Does anyone understand? I just saw the news that JPMorgan officially announced support for mainstream crypto assets as collateral for loans, and I smashed the coffee cup next to me. This 'compliance milestone' is something I've been waiting for a full 8 years. Back then, I lost money because I didn't have this channel, and now I can still slap my thigh in the middle of the night when I think about it!

As an old hand who has been in the crypto circle for 10 years, I have turned a starting capital of 5,000 into a holding of tens of millions. The pitfalls I've encountered could circle my neighborhood three times, and the money I've earned relies entirely on hitting a few key trends right. But if I were to say what I regret the most in my life, it isn't the early days of chasing after niche air coins, but rather in 2017, when I had to grit my teeth and sell 3 BTC at a price of 20,000 U due to a family emergency. Now the value of those 3 coins could buy a mid-range sedan, and every time I review that moment, I want to slap myself twice.

Back then, the circle was still in the 'wilderness era.' Holders had only one way to activate their assets: sell coins. Let alone compliant mortgages, even finding a legitimate large transfer channel required acquaintances, resembling underground transactions.

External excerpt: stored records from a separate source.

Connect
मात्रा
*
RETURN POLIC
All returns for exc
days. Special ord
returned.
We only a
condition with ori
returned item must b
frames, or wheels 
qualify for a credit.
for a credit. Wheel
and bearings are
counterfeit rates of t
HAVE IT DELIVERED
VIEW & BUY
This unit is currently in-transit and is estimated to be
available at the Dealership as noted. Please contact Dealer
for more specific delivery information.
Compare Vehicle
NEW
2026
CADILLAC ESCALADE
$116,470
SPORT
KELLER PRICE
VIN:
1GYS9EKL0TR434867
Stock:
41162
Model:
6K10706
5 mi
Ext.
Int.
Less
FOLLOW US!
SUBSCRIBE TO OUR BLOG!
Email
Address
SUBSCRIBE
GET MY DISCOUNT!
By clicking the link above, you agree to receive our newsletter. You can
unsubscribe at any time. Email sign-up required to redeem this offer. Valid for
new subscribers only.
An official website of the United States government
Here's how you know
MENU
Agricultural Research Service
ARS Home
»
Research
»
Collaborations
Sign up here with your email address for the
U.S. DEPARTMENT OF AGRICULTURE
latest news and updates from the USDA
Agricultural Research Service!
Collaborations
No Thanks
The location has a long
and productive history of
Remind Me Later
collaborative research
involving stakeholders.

So when JPMorgan's announcement came out, my first reaction was 'it's finally here.' This not only signifies traditional finance bowing to crypto assets but also adds a layer of 'security lock' to ordinary players' assets.

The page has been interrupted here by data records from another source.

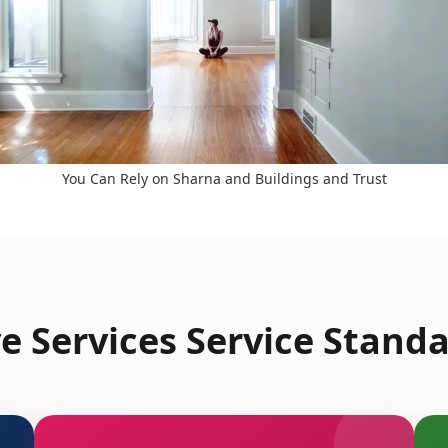
You Can Rely on Sharna and Buildings and Trust
 Services Service Standa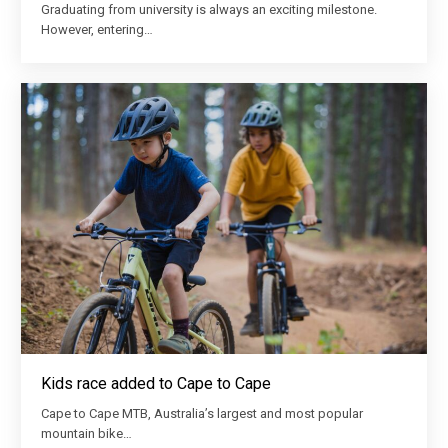
Graduating from university is always an exciting milestone.
However, entering…
Kids race added to Cape to Cape
Cape to Cape MTB, Australia’s largest and most popular
mountain bike…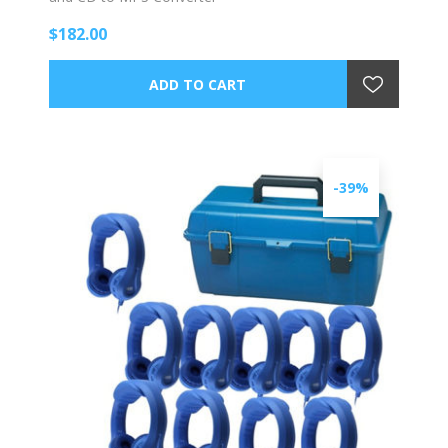
$182.00
-39%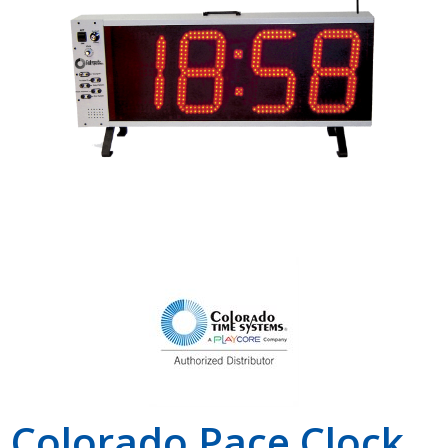
Shop by Brand
Colorado Pace Clock,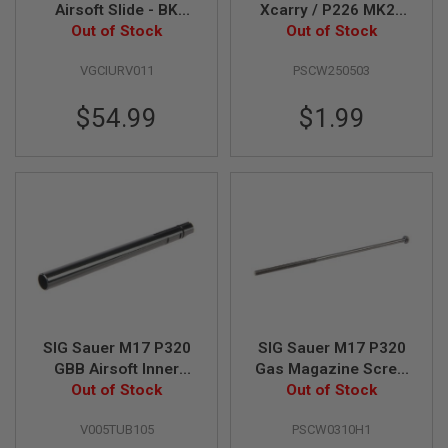
Airsoft Slide - BK
Xcarry / P226 MK25
L
(Original Part # 01-1)
Out of Stock
GBB Airsoft Front
Out of Stock
G
U
(by SIG AIR & VFC)
Sight Screw (by SIG
N
VGCIURV011
PSCW250503
AIR & VFC)
S
B
Y
$54.99
$1.99
M
O
D
E
L
A
I
R
S
O
F
T
G
SIG Sauer M17 P320
SIG Sauer M17 P320
L
GBB Airsoft Inner
Gas Magazine Screw
O
C
Barrel (105mm,
Out of Stock
M3x100 (Part # 01-
Out of Stock
K
Original Part # 02-5)
13) (by SIG AIR &
V005TUB105
PSCW0310H1
(by SIG AIR & VFC)
VFC)
A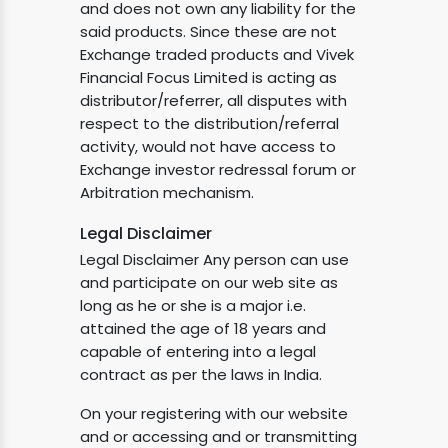
and does not own any liability for the
said products. Since these are not
Exchange traded products and Vivek
Financial Focus Limited is acting as
distributor/referrer, all disputes with
respect to the distribution/referral
activity, would not have access to
Exchange investor redressal forum or
Arbitration mechanism.
Legal Disclaimer
Legal Disclaimer Any person can use
and participate on our web site as
long as he or she is a major i.e.
attained the age of 18 years and
capable of entering into a legal
contract as per the laws in India.
On your registering with our website
and or accessing and or transmitting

Riding this wave, I've also pulled out the three core survival tips I've saved up over the past 10 years. Newbies can directly copy the work, and seasoned players can fill in the gaps.

First, focus on the two major leading assets and don't become a 'curious collector.'

In the past 10 years, I've tried various types of crypto assets—if there aren't 100, there are at least 80. From early altcoins to various new concept tokens, only two major leading assets have withstood policy fluctuations and weathered bull and bear cycles. This time, JPMorgan has directly listed them as recognized collateral, providing all players with a 'sense of security.' The consensus and value of these two assets have already received the stamp of approval from traditional financial giants.

My advice to newcomers is to anchor 80% of their funds in these two major leaders, while the remaining 20% can be used to test quality ecological tokens with small positions. Don't impulsively bet your entire fortune on those niche coins that sound impressive; chances are you'll just be sending heads to the project team.

Second, assets need to be activated but don't over-leverage; both leverage and limits need to leave room.

In the past, there were no compliant mortgage channels, and holding coins meant 'locking up cash flow.' You could either hold on and wait for price fluctuations or cut losses for cash. Now, with formal mortgage lending channels, it’s like giving assets a 'second life.' You can obtain operating funds without selling coins, which is a blessing for long-term holders.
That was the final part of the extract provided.